Your assignment:
The reply should contain only the lines from the start of the records through the line with "propietarios y residentes", reproduced verbatim and without pictures.

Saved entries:
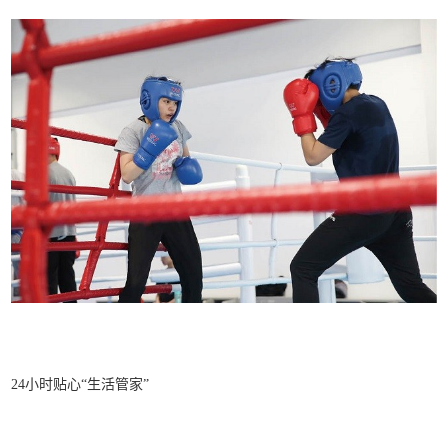
24小时贴心“生活管家”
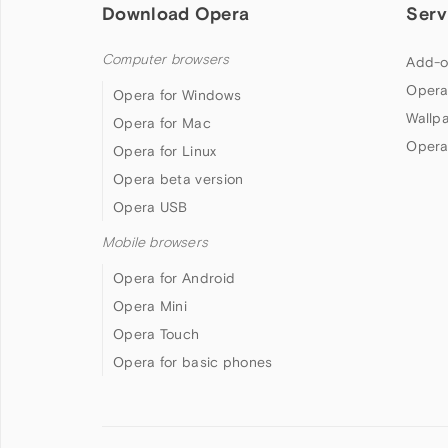
Download Opera
Serv
Computer browsers
Add-o
Opera
Opera for Windows
Wallp
Opera for Mac
Opera
Opera for Linux
Opera beta version
Opera USB
Mobile browsers
Opera for Android
Opera Mini
Opera Touch
Opera for basic phones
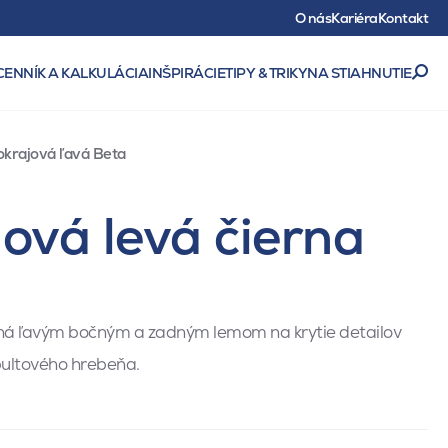
O nás
Kariéra
Kontakt
CENNÍK A KALKULÁCIA
INŠPIRÁCIE
TIPY & TRIKY
NA STIAHNUTIE
 okrajová ľavá Beta
jová levá čierna
ená ľavým bočným a zadným lemom na krytie detailov
 pultového hrebeňa.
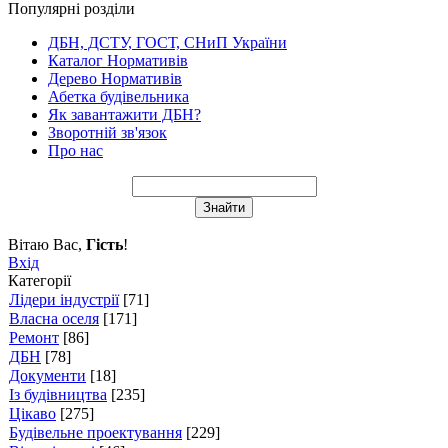
Популярні розділи
ДБН, ДСТУ, ГОСТ, СНиП України
Каталог Нормативів
Дерево Нормативів
Абетка будівельника
Як завантажити ДБН?
Зворотній зв'язок
Про нас
Вітаю Вас
,
Гість
!
Вхід
Категорії
Лідери індустрії
[71]
Власна оселя
[171]
Ремонт
[86]
ДБН
[78]
Документи
[18]
Із будівництва
[235]
Цікаво
[275]
Будівельне проектування
[229]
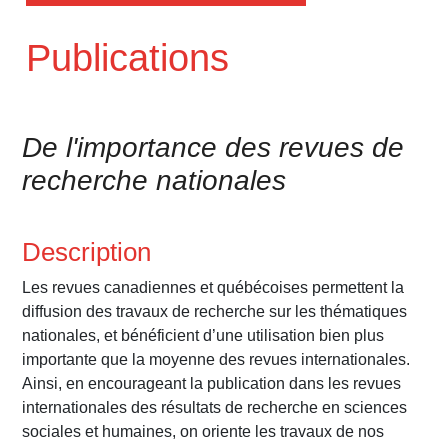
Publications
De l'importance des revues de
recherche nationales
Description
Les revues canadiennes et québécoises permettent la
diffusion des travaux de recherche sur les thématiques
nationales, et bénéficient d’une utilisation bien plus
importante que la moyenne des revues internationales.
Ainsi, en encourageant la publication dans les revues
internationales des résultats de recherche en sciences
sociales et humaines, on oriente les travaux de nos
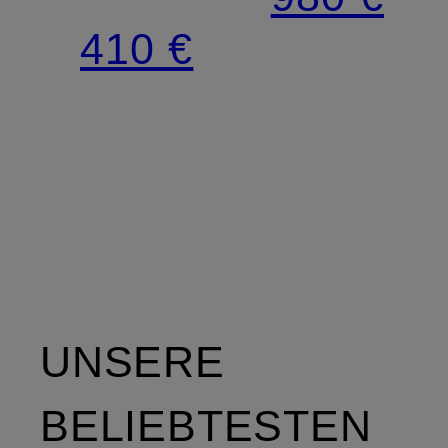
410 €
UNSERE
BELIEBTESTEN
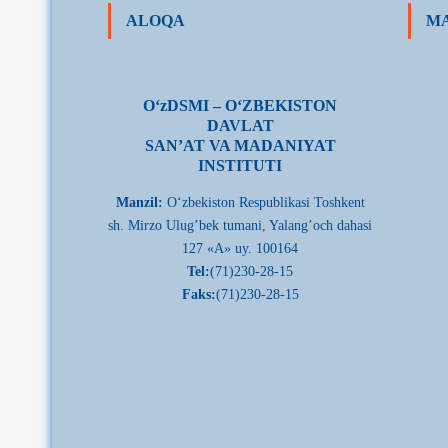
ALOQA
MA
О‘zDSMI – О‘ZBEKISTON
DAVLAT
SAN’AT VA MADANIYAT
INSTITUTI
Manzil:
О‘zbekiston Respublikasi Toshkent
sh. Mirzo Ulug’bek tumani, Yalang’och dahasi
127 «A» uy. 100164
Tel:
(71)230-28-15
Faks:
(71)230-28-15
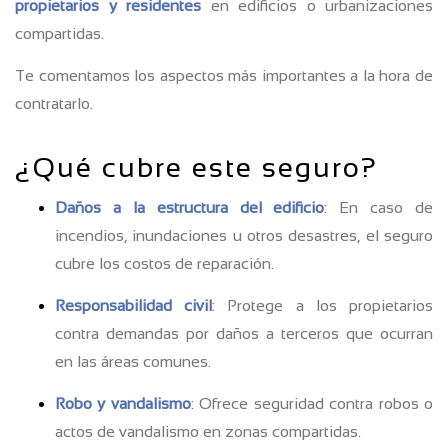
propietarios y residentes
en edificios o urbanizaciones
compartidas.
Te comentamos los aspectos más importantes a la hora de
contratarlo.
¿Qué cubre este seguro?
Daños a la estructura del edificio
: En caso de
incendios, inundaciones u otros desastres, el seguro
cubre los costos de reparación.
Responsabilidad civil
: Protege a los propietarios
contra demandas por daños a terceros que ocurran
en las áreas comunes.
Robo y vandalismo
: Ofrece seguridad contra robos o
actos de vandalismo en zonas compartidas.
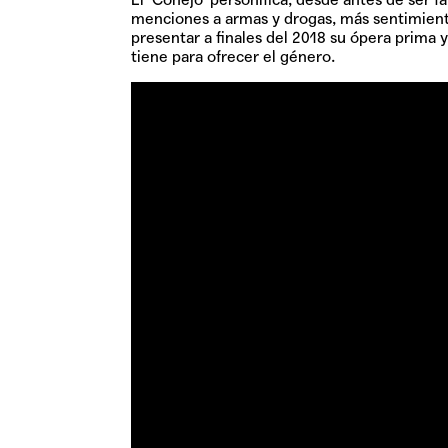
menciones a armas y drogas, más sentimient
presentar a finales del 2018 su ópera prima 
tiene para ofrecer el género.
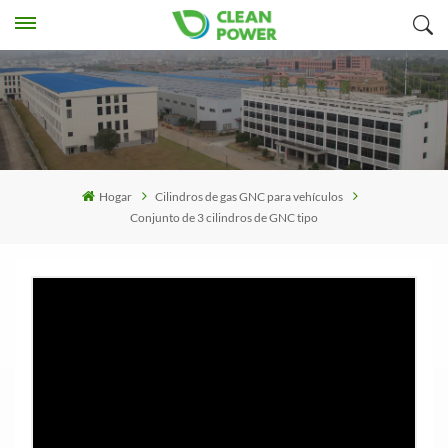
Hogar
Cilindros de gas GNC para vehículos
Conjunto de 3 cilindros de GNC tipo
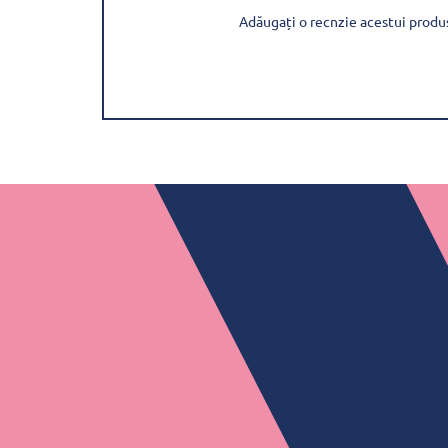
Adăugați o recnzie acestui produ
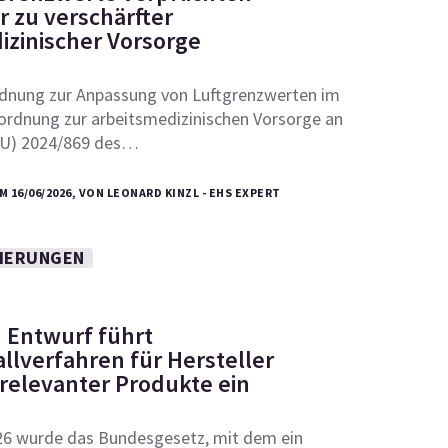
r zu verschärfter
izinischer Vorsorge
rdnung zur Anpassung von Luftgrenzwerten im
ordnung zur arbeitsmedizinischen Vorsorge an
(EU) 2024/869 des…
 16/06/2026, VON LEONARD KINZL - EHS EXPERT
IERUNGEN
: Entwurf führt
llverfahren für Hersteller
srelevanter Produkte ein
026 wurde das Bundesgesetz, mit dem ein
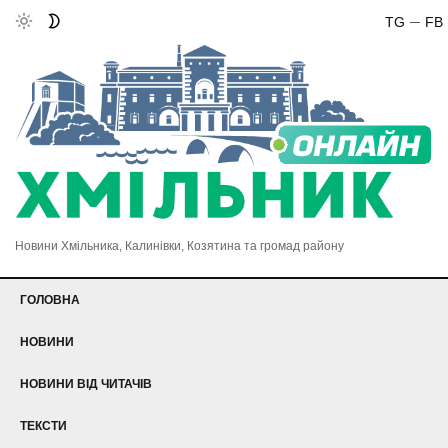
TG
FB
Новини Хмільника, Калинівки, Козятина та громад району
ГОЛОВНА
НОВИНИ
НОВИНИ ВІД ЧИТАЧІВ
ТЕКСТИ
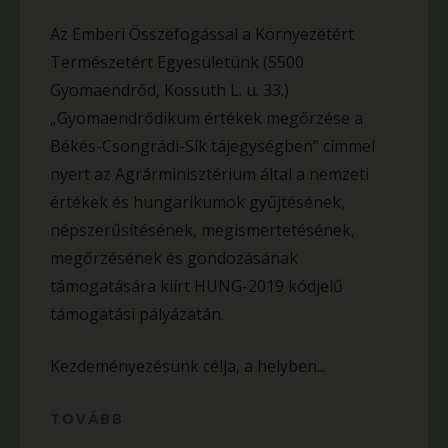
Az Emberi Összefogással a Környezetért
Természetért Egyesületünk (5500
Gyomaendrőd, Kossuth L. u. 33.)
„Gyomaendrődikum értékek megőrzése a
Békés-Csongrádi-Sík tájegységben” címmel
nyert az Agrárminisztérium által a nemzeti
értékek és hungarikumok gyűjtésének,
népszerűsítésének, megismertetésének,
megőrzésének és gondozásának
támogatására kiírt HUNG-2019 kódjelű
támogatási pályázatán.
Kezdeményezésünk célja, a helyben...
TOVÁBB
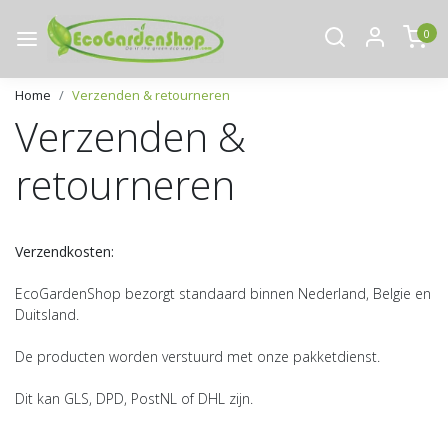
0
Home
Verzenden & retourneren
Verzenden &
retourneren
Verzendkosten:
EcoGardenShop bezorgt standaard binnen Nederland, Belgie en
Duitsland.
De producten worden verstuurd met onze pakketdienst.
Dit kan GLS, DPD, PostNL of DHL zijn.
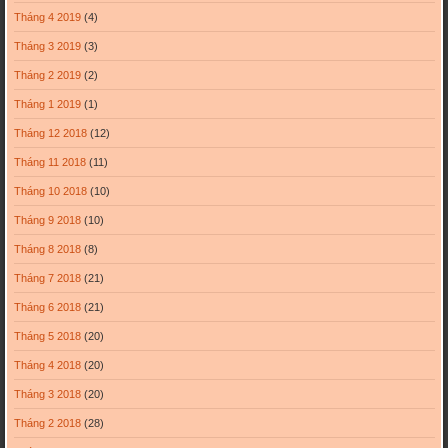
Tháng 4 2019
(4)
Tháng 3 2019
(3)
Tháng 2 2019
(2)
Tháng 1 2019
(1)
Tháng 12 2018
(12)
Tháng 11 2018
(11)
Tháng 10 2018
(10)
Tháng 9 2018
(10)
Tháng 8 2018
(8)
Tháng 7 2018
(21)
Tháng 6 2018
(21)
Tháng 5 2018
(20)
Tháng 4 2018
(20)
Tháng 3 2018
(20)
Tháng 2 2018
(28)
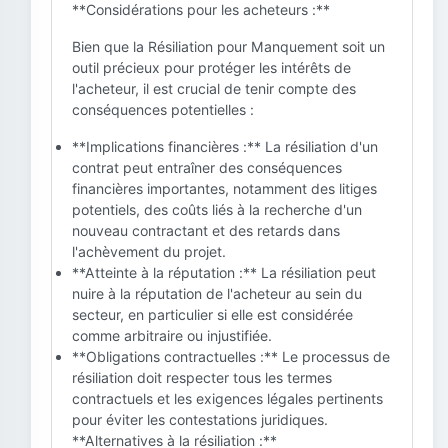
**Considérations pour les acheteurs :**
Bien que la Résiliation pour Manquement soit un
outil précieux pour protéger les intérêts de
l'acheteur, il est crucial de tenir compte des
conséquences potentielles :
**Implications financières :** La résiliation d'un
contrat peut entraîner des conséquences
financières importantes, notamment des litiges
potentiels, des coûts liés à la recherche d'un
nouveau contractant et des retards dans
l'achèvement du projet.
**Atteinte à la réputation :** La résiliation peut
nuire à la réputation de l'acheteur au sein du
secteur, en particulier si elle est considérée
comme arbitraire ou injustifiée.
**Obligations contractuelles :** Le processus de
résiliation doit respecter tous les termes
contractuels et les exigences légales pertinents
pour éviter les contestations juridiques.
**Alternatives à la résiliation :**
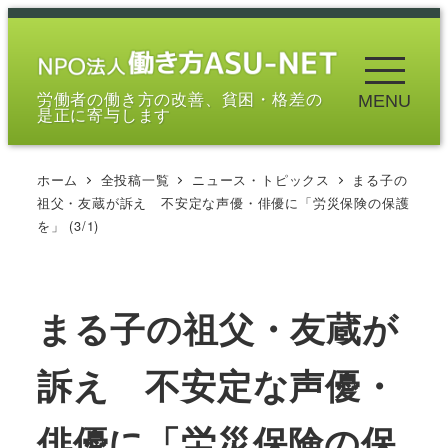
メ
イ
ン
労働者の働き方の改善、貧困・格差の
MENU
コ
是正に寄与します
ン
テ
ホーム
全投稿一覧
ニュース・トピックス
まる子の
ン
祖父・友蔵が訴え 不安定な声優・俳優に「労災保険の保護
ツ
を」 (3/1)
へ
移
動
まる子の祖父・友蔵が
訴え 不安定な声優・
俳優に「労災保険の保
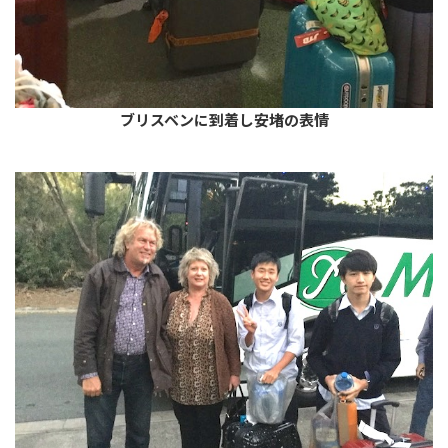
ブリスベンに到着し安堵の表情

Task solution:
24小时贴心“生活管家”
Download Opera
Serv
Computer browsers
Add-o
Opera
Opera for Windows
Wallp
Opera for Mac
Opera
Opera for Linux
Opera beta version
Opera USB
Mobile browsers
Opera for Android
Opera Mini
Opera Touch
Opera for basic phones
O nás
Kariéra
Kontakt
CENNÍK A KALKULÁCIA
INŠPIRÁCIE
TIPY & TRIKY
NA STIAHNUTIE
 okrajová ľavá Beta
jová levá čierna
ená ľavým bočným a zadným lemom na krytie detailov
 pultového hrebeňa.
Популярні розділи
ДБН, ДСТУ, ГОСТ, СНиП України
Каталог Нормативів
Дерево Нормативів
Абетка будівельника
Як завантажити ДБН?
Зворотній зв'язок
Про нас
Вітаю Вас
,
Гість
!
Вхід
Категорії
Лідери індустрії
[71]
Власна оселя
[171]
Ремонт
[86]
ДБН
[78]
Документи
[18]
Із будівництва
[235]
Цікаво
[275]
Будівельне проектування
[229]
Publications
De l'importance des revues de
recherche nationales
Description
Les revues canadiennes et québécoises permettent la
diffusion des travaux de recherche sur les thématiques
nationales, et bénéficient d’une utilisation bien plus
importante que la moyenne des revues internationales.
Ainsi, en encourageant la publication dans les revues
internationales des résultats de recherche en sciences
sociales et humaines, on oriente les travaux de nos
410 €
UNSERE
BELIEBTESTEN
ALOQA
MA
О‘zDSMI – О‘ZBEKISTON
DAVLAT
SAN’AT VA MADANIYAT
INSTITUTI
Manzil:
О‘zbekiston Respublikasi Toshkent
sh. Mirzo Ulug’bek tumani, Yalang’och dahasi
127 «A» uy. 100164
Tel:
(71)230-28-15
Faks:
(71)230-28-15
propietarios y residentes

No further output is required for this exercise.